Should judges let lawyers perform magic tricks in closing argument?

No, seriously, literal magic tricks:

In one trick, [Steven] Leventhal [of Philadelphia’s Reger Rizzo & Darnall], who works exclusively for defendants, said he slowly folds a $1 bill while explaining to the jury that the parts of the plaintiff’s case just don’t tie together. When he unfolds the bill, he said, the astonished jury sees a bizarre bill that appears to have been cut apart and pasted together the wrong way, with the corners in the middle.

In another trick, Leventhal said, the slowly folded $1 bill is revealed to be a $100 bill and then, to the jury’s collective amazement, changes back to a $1 bill.

Lots of lawyers are good at making money vanish, of course, but this goes further (via the Law and Magic Blog — yes, it exists). Max Kennerly quotes Leventhal’s response when opposing counsel objected to the tricks as prejudicial:

“That the undersigned counsel opted to travel the globe to learn a special set of performance skills rather than wasting his brain cells drinking his summers away at the Jersey Shore should not be held against him,” Leventhal wrote.

6 Comments

  • Funny, I used a ball and some cups to illustrate the prosecutor was trying to hide the issue under a bunch of immaterial issues about the defendant’s past criminal behavior.

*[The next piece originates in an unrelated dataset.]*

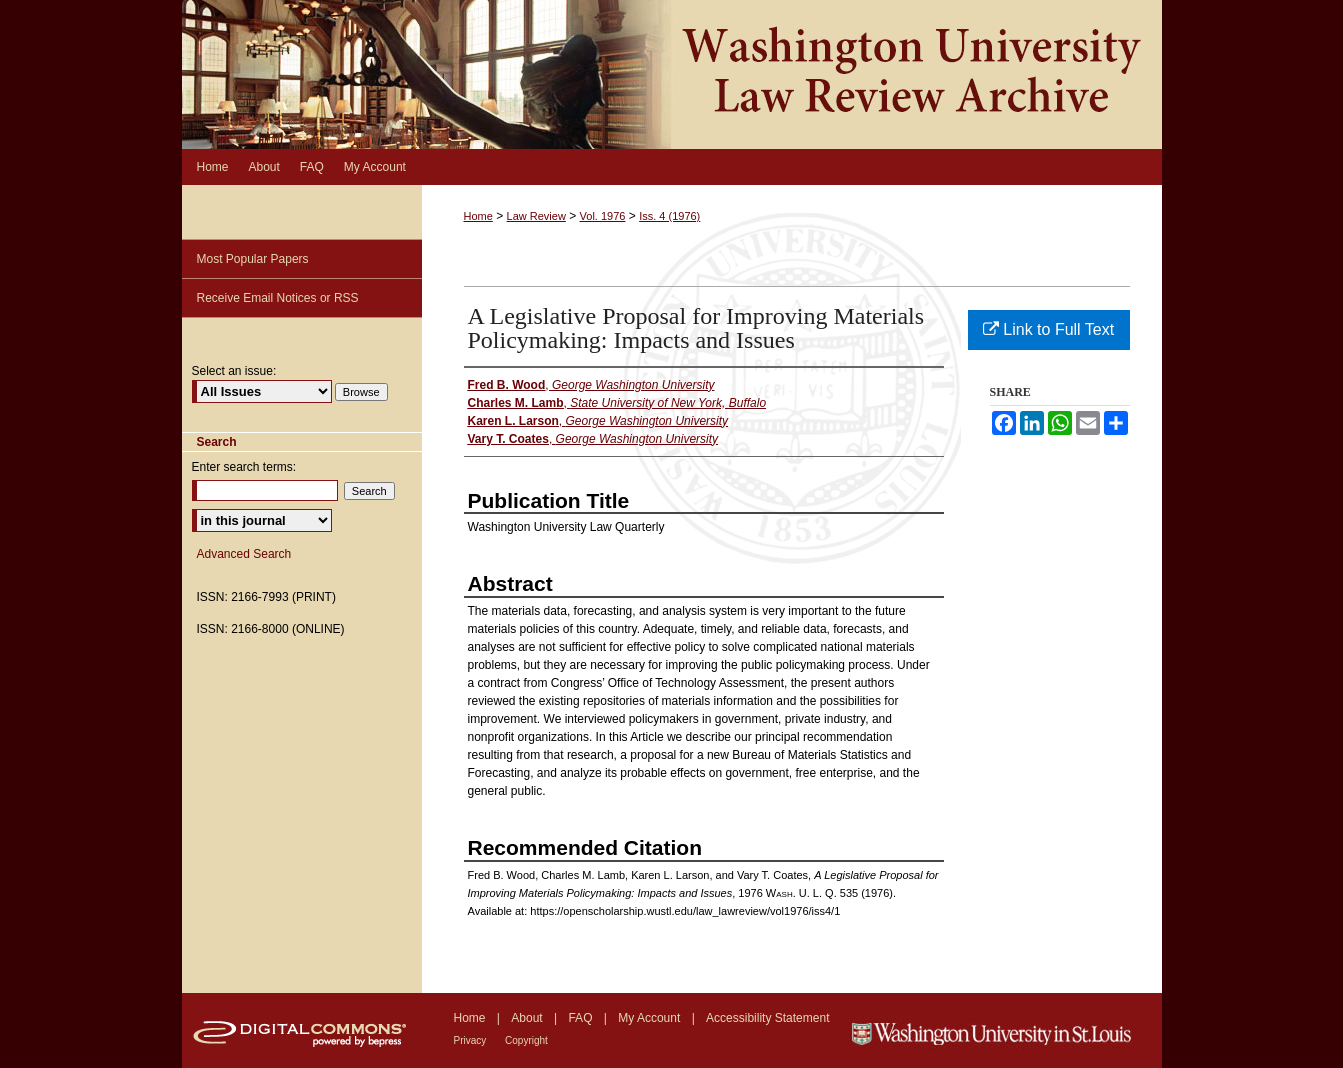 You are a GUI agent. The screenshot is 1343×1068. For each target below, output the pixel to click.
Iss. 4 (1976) (669, 216)
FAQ (581, 1018)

The Prosecutor objected, the court said it wasn’t evidence and it might keep the jury awake so he sustained it, and the jury agreed that the prosecutor did not prove a case. That would have happened with or without the “magic”. Good bad or otherwise, he has a right to use his skills in summation. I would just prepare for it and hit it in my summation.

  • “That the undersigned counsel opted to travel the globe to learn a special set of performance skills”

    He traveled the globe to learn cheap parlor tricks?

  • Wasn’t there a famous NY trial lawyer in the last century who used to take out a cigar during his opponent’s closing argument and smoke it all the way down? The trick was the cigar had a wire running through it so the ash never fell off, and the jury would watch, intently, waiting to see what happened to the ash, rather than listen to the other side’s closing. Maybe this story is apochryphal, I don’t know.

  • And if the lawyer is also a surgeon (MD/JD) maybe he could wow the jury with the transplant of a heart of a liberal into the body of a conservative (punch line – but how does one stop the bleeding).
    Why argue a weak case when you can substitute complete fluff for substance.

  • The cigar tale was told of Clarence Darrow, and stems from the days smoking was permitted in court rooms. I believe it was recounted in one of his biographies, the name of which eludes this old lawyer.

  • I’m just grateful this guy is a defense lawyer. Or these comments would show no mercy.